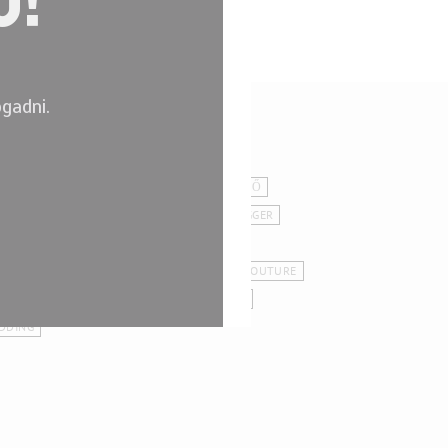
gadni.
Címkefelhő
HINDTHESCENES
BIRTHDAY
BLOGGER
LORCAM
COOPERATION
EGYÉB
ESKÜVŐ
ENT
FASHION
FASHION
FASHIONBLOGGER
TÓZÁS
FUNZINE
INTERJÚ
INTERVIEW
TERWIEV
PALOMA
PRESS
SENTIMENSCOUTURE
OOT
TV
UNCATEGORIZED
VŐLEGÉNY
DDING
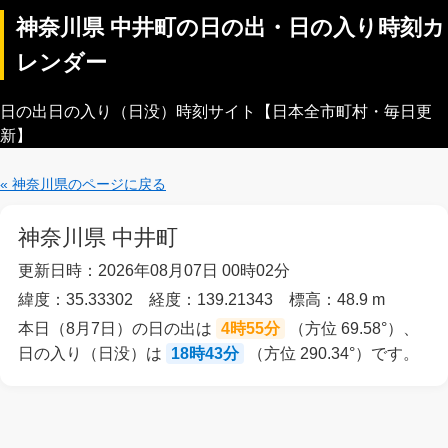
神奈川県 中井町の日の出・日の入り時刻カ
レンダー
日の出日の入り（日没）時刻サイト【日本全市町村・毎日更
新】
« 神奈川県のページに戻る
神奈川県 中井町
更新日時：2026年08月07日 00時02分
緯度：35.33302 経度：139.21343 標高：48.9 m
本日（8月7日）の日の出は
4時55分
（方位 69.58°）、
日の入り（日没）は
18時43分
（方位 290.34°）です。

════

--- TASK INSTRUCTIONS ---
Using the material above, restate word for word the lines from the line that has "SENTIMENSCOUTURE" to the last line, inclusive, with pictures omitted.

--- WRITTEN RESPONSE ---
SENTIMENSCOUTURE
OOT
TV
UNCATEGORIZED
VŐLEGÉNY
DDING
神奈川県 中井町の日の出・日の入り時刻カ
レンダー
日の出日の入り（日没）時刻サイト【日本全市町村・毎日更
新】
« 神奈川県のページに戻る
神奈川県 中井町
更新日時：2026年08月07日 00時02分
緯度：35.33302 経度：139.21343 標高：48.9 m
本日（8月7日）の日の出は
4時55分
（方位 69.58°）、
日の入り（日没）は
18時43分
（方位 290.34°）です。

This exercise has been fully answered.